Had a date with a girl today and we had a really good time and conversation - we went and got breakfast then went to a local park n then frisbee golfing, followed by her coming back to my place.

I gave her a tour, she met the dogs and cats and two of my roommates, and then we ended up in my room.

We kept talking and I knew instinctually that I needed to kiss her - but I didn't. And I felt what I haven't felt in a LONG time - nervousness.

Now, this girl is a caliber ABOVE any girl I've ever dated. In looks, personality, etc. Even my roommates said she was super attractive.

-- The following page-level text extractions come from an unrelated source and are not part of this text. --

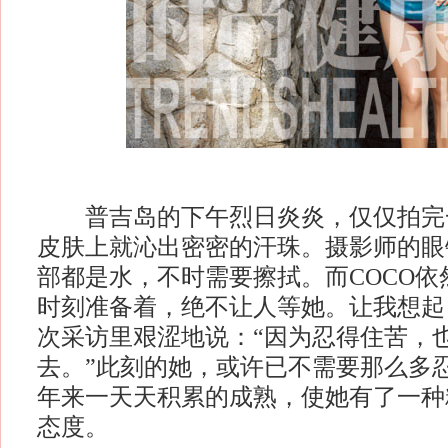
普吉岛的下午烈日炎炎，仅仅拍完一
皮肤上就沁出密密的汗珠。摄影师的眼
部都是水，不时需要擦拭。而COCO依
时刻准备着，绝不让人等她。让我想起
次采访里艰涩地说：“因为忍得住苦，
去。”此刻的她，或许已不需要那么多
年来一天天积累的成熟，使她有了一种
态度。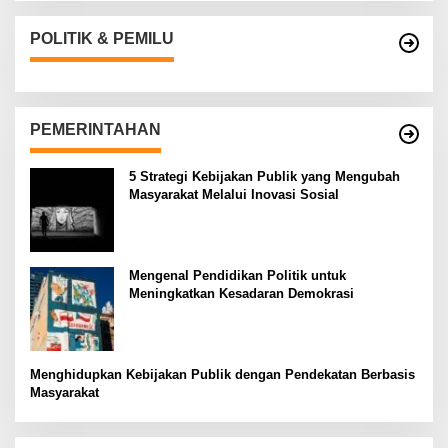
POLITIK & PEMILU
PEMERINTAHAN
5 Strategi Kebijakan Publik yang Mengubah
Masyarakat Melalui Inovasi Sosial
Mengenal Pendidikan Politik untuk
Meningkatkan Kesadaran Demokrasi
Menghidupkan Kebijakan Publik dengan Pendekatan Berbasis
Masyarakat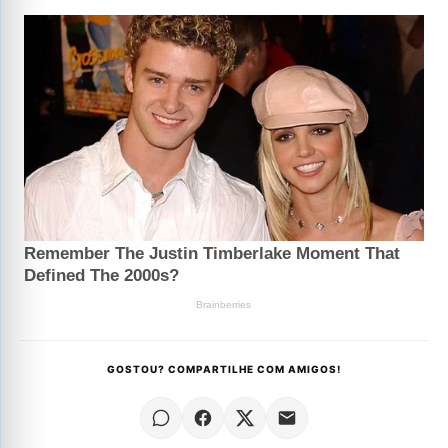
GOSTOU? COMPARTILHE COM AMIGOS!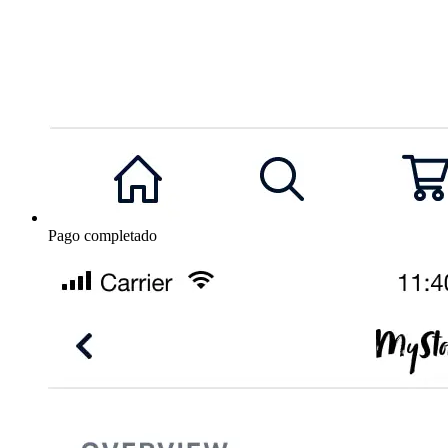
Pago completado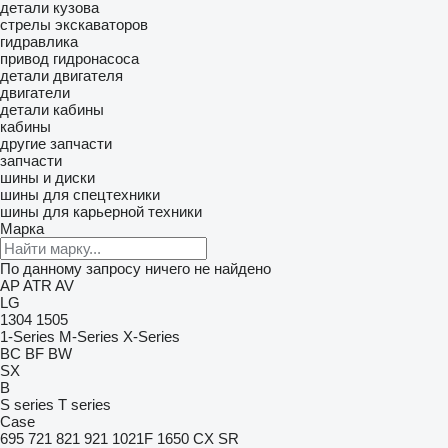
детали кузова
стрелы экскаваторов
гидравлика
привод гидронасоса
детали двигателя
двигатели
детали кабины
кабины
другие запчасти
запчасти
шины и диски
шины для спецтехники
шины для карьерной техники
Марка
По данному запросу ничего не найдено
AP
ATR
AV
LG
1304
1505
1-Series
M-Series
X-Series
BC
BF
BW
SX
B
S series
T series
Case
695
721
821
921
1021F
1650
CX
SR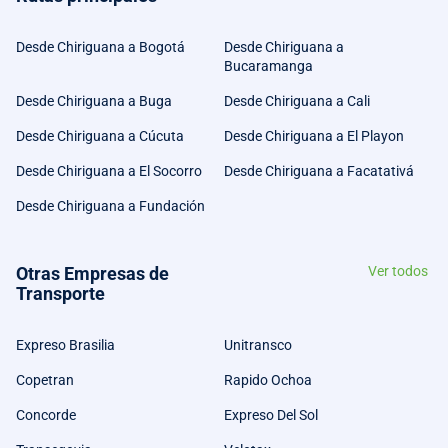
Desde Chiriguana a Bogotá
Desde Chiriguana a
Bucaramanga
Desde Chiriguana a Buga
Desde Chiriguana a Cali
Desde Chiriguana a Cúcuta
Desde Chiriguana a El Playon
Desde Chiriguana a El Socorro
Desde Chiriguana a Facatativá
Desde Chiriguana a Fundación
Otras Empresas de
Ver todos
Transporte
Expreso Brasilia
Unitransco
Copetran
Rapido Ochoa
Concorde
Expreso Del Sol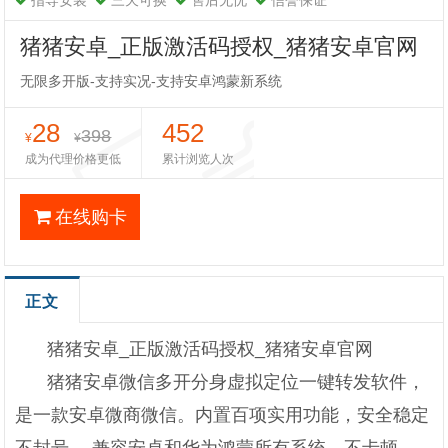
指导安装
三天可换
售后无忧
信誉保证
猪猪安卓_正版激活码授权_猪猪安卓官网
无限多开版-支持实况-支持安卓鸿蒙新系统
28
452
398
¥
¥
成为代理价格更低
累计浏览人次
在线购卡
正文
猪猪安卓_正版激活码授权_猪猪安卓官网
猪猪安卓微信多开分身虚拟定位一键转发软件，
是一款安卓微商微信。内置百项实用功能，安全稳定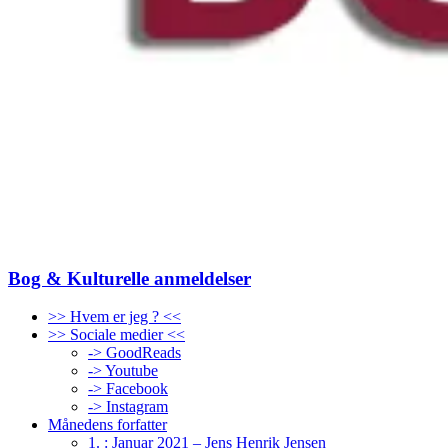
Bog & Kulturelle anmeldelser
>> Hvem er jeg ? <<
>> Sociale medier <<
-> GoodReads
-> Youtube
-> Facebook
-> Instagram
Månedens forfatter
1. : Januar 2021 – Jens Henrik Jensen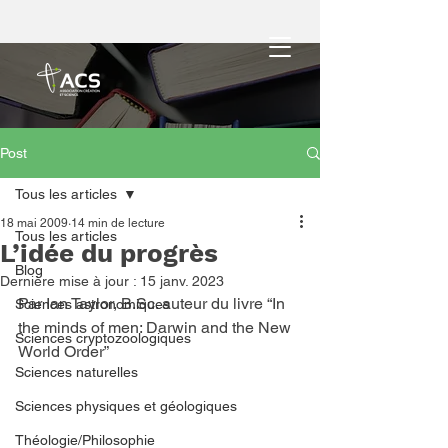
Post
Tous les articles
18 mai 2009
14 min de lecture
Tous les articles
L’idée du progrès
Blog
Dernière mise à jour :
15 janv. 2023
Par Ian Taylor, B.Sc. auteur du livre “In 
Sciences astronomiques
the minds of men: Darwin and the New 
Sciences cryptozoologiques
World Order”
Sciences naturelles
Sciences physiques et géologiques
Théologie/Philosophie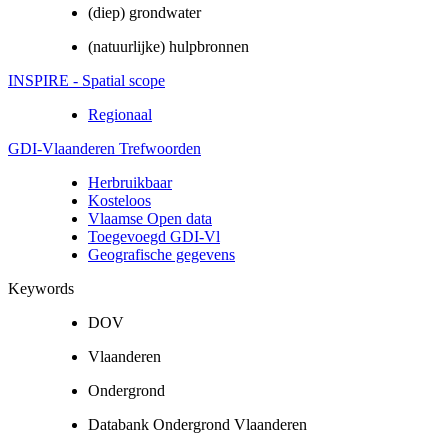
(diep) grondwater
(natuurlijke) hulpbronnen
INSPIRE - Spatial scope
Regionaal
GDI-Vlaanderen Trefwoorden
Herbruikbaar
Kosteloos
Vlaamse Open data
Toegevoegd GDI-Vl
Geografische gegevens
Keywords
DOV
Vlaanderen
Ondergrond
Databank Ondergrond Vlaanderen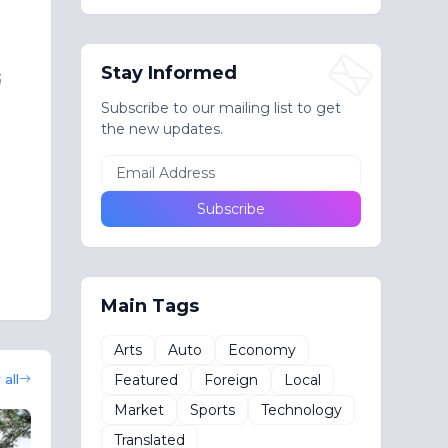
Stay Informed
්
Subscribe to our mailing list to get
the new updates.
Main Tags
Arts
Auto
Economy
Featured
Foreign
Local
all
Market
Sports
Technology
Translated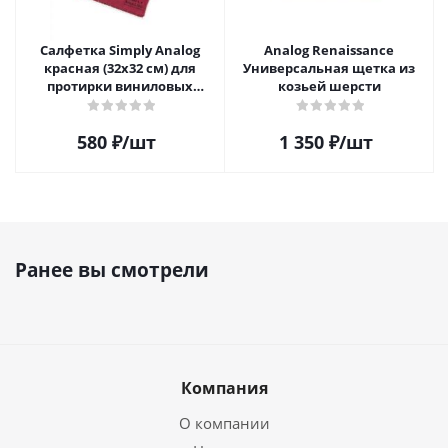
Салфетка Simply Analog
Analog Renaissance
красная (32х32 см) для
Универсальная щетка из
протирки виниловых
козьей шерсти
пластинок из микрофибры
580
₽
/шт
1 350
₽
/шт
Ранее вы смотрели
Компания
О компании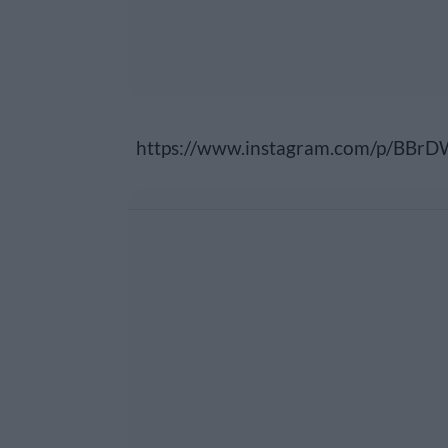
https://www.instagram.com/p/BBrD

She is like an 8-9 for most guys.

Then the tension built and built and built and finally she made herself an excuse to leave and I walked her out. I diffused it a bit by saying I was nervous n gave her a hug, which diffused some of the nervousness.

As she walked out the door, we hugged again and she said we could hang out again and that I could feel free to text her.

And off she went.

I talked with my roommates about it after and that helped me feel a bit better.

But between this girl and the girl I had the other day at the same caliber as this girl - the difference being I DID kiss the other girl - I'm super happy I started attracting and getting women of the caliber I want for a girlfriend as dates - and Im making it home with them and isolated - but I'm back to getting nervous around physical escalation and closing the deal.

I did notice my use physical touch went down quite a bit compared to normal - and that is probably contributing to it a bit.

Any reassurance or tips for getting over this? I can keep going on dates and getting experience with this caliber of girl of course, but besides that?

NBW
 

Stark

Cro-Magnon Man
Cro-Magnon Man
Joined
Jun 11, 2021
Messages
154
I've seen some of your posts from the past and I feel your skills are pretty decent.

One advice that Chris (from GLL) gave me back in the days is - to be conscious - of your nice guy behavior creeping into your body language and mindset.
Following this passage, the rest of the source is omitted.